■ ACTIVITY ■
From the line containing "Création de murets et murs Les" through the last line of the data, return those lines exactly as written and nothing more.

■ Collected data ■
·····

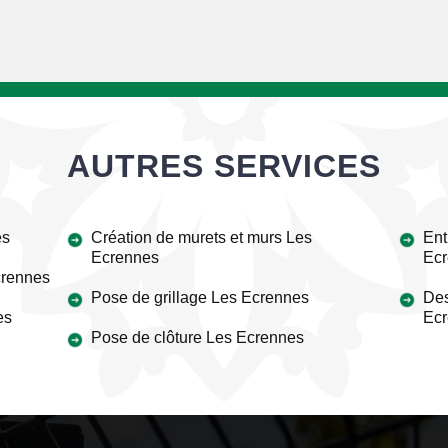
AUTRES SERVICES
es
Création de murets et murs Les
Ent
Ecrennes
Ec
crennes
Pose de grillage Les Ecrennes
Des
es
Ec
Pose de clôture Les Ecrennes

·····

■ TASK RESULT ■
Création de murets et murs Les
Ent
Ecrennes
Ec
crennes
Pose de grillage Les Ecrennes
Des
es
Ec
Pose de clôture Les Ecrennes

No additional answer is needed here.